I introduced flexible seating and the morning tubs this year. Love both but they don’t have aassigned seats so they can select a center and then write it on a card so they are sure to swap each day. Still some issues with sharing and interacting nicely but it’s been a great alternative andnsomething I hope to expand on next year.
I love the fact that your morning tubs are quick and also geared toward helping your friends improve their social skills. I think with the amount of testing that kids undergo nowadays we tend to push play aside for the sake of getting to everything in our pacing guides or lesson plans. So I love your few minutes a day to give the kids time to play and work on their social skills. Thanks for sharing!
I Love everything that you do! What do the kids do if they cannot participate in morning tubs because they didn’t clean or argued?
And what do you do for rubbings?
I’m a new teacher and I love your blog! I teach first grade this year too and try to use some of the things I see here, although as a new teacher I think you understand how difficult it might be.. I love this idea on the place of morning work!
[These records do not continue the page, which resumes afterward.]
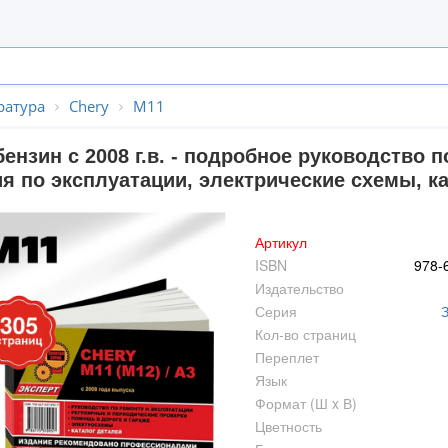
ратура
Chery
M11
бензин с 2008 г.в. - подробное руководство
ия по эксплуатации, электрические схемы, к
Артикул
ISBN
978-
Издательство
Серия
Кол-во страниц
Переплет
Язык
Формат (Ш x В)
Цветность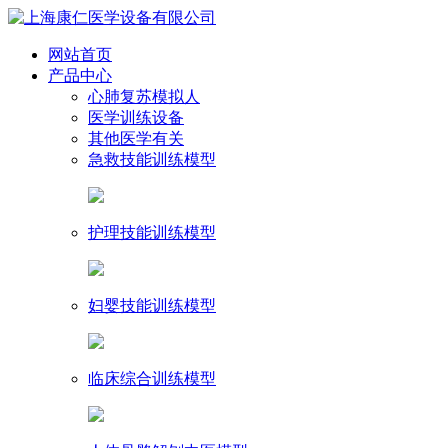
网站首页
产品中心
心肺复苏模拟人
医学训练设备
其他医学有关
急救技能训练模型
护理技能训练模型
妇婴技能训练模型
临床综合训练模型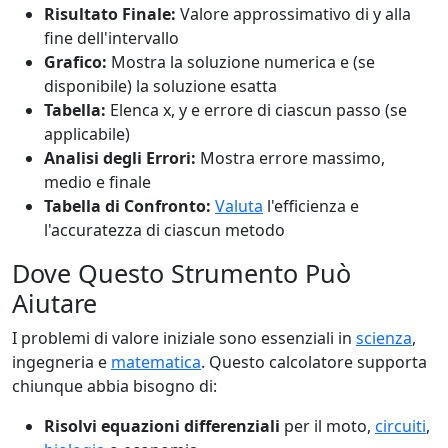
Risultato Finale:
Valore approssimativo di y alla
fine dell'intervallo
Grafico:
Mostra la soluzione numerica e (se
disponibile) la soluzione esatta
Tabella:
Elenca x, y e errore di ciascun passo (se
applicabile)
Analisi degli Errori:
Mostra errore massimo,
medio e finale
Tabella di Confronto:
Valuta
l'efficienza e
l'accuratezza di ciascun metodo
Dove Questo Strumento Può
Aiutare
I problemi di valore iniziale sono essenziali in
scienza
,
ingegneria e
matematica
. Questo calcolatore supporta
chiunque abbia bisogno di:
Risolvi equazioni differenziali
per il moto,
circuiti
,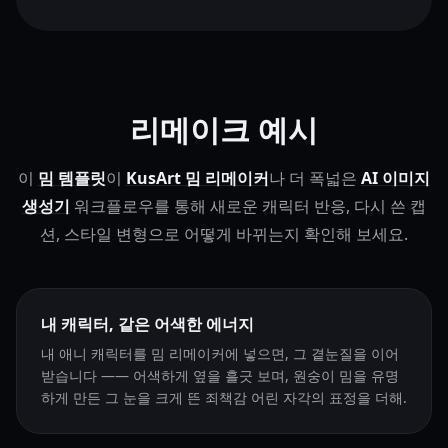
리메이크 예시
이
밈 템플릿
이
KusArt 밈 리메이커
나 더 폭넓은
AI 이미지
생성기
워크플로우를 통해 새로운 캐릭터 반응, 다시 쓴 캡
션, 스타일 변형으로 어떻게 바뀌는지 확인해 보세요.
내 캐릭터, 같은 어색한 에너지
내 애니 캐릭터를 밈 리메이커에 넣으면, 그 곁눈질을 이어
받습니다 —— 어색하게 옆을 흘긋 보며, 원숭이 밈을 유명
하게 만든 그 눈을 크게 뜬 죄책감 어린 자각의 표정을 더해.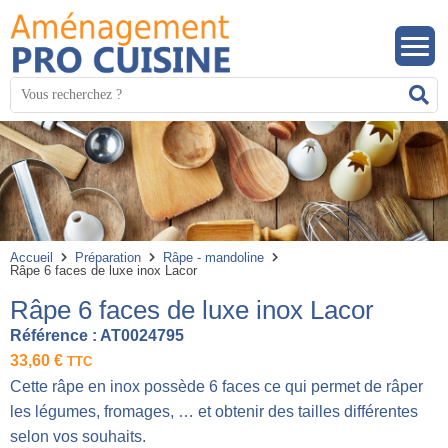
Panneau de gestion des cookies
Mots
R
clés
:
Accueil
Préparation
Râpe - mandoline
Râpe 6 faces de luxe inox Lacor
Râpe 6 faces de luxe inox Lacor
Référence :
AT0024795
33,60
€
TTC
Cette râpe en inox possède 6 faces ce qui permet de râper
les légumes, fromages, … et obtenir des tailles différentes
selon vos souhaits.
So is it basically “educational game”? I have a ton of word and math games I suspect I could use for this!!
Hey Katherine! They are called Phonics Tiles and can be found on Amazon. 🙂
I love these ideas. I teach Kindergarten and use morning tubs to help develop fine motor skills. All of my tubs have a fine motor focus for developing pencil grasp, hand strength, dexterity etc. When time permits we also do some finger gym exercises when tubs are packed up. My kids love it and they get a chance to have a chat while I’m marking the roll and doing any last minute prep. They unpack much quicker and quieter so they can get more time with the tubs and are ready to listen and learn when they get to the mat after pack away time.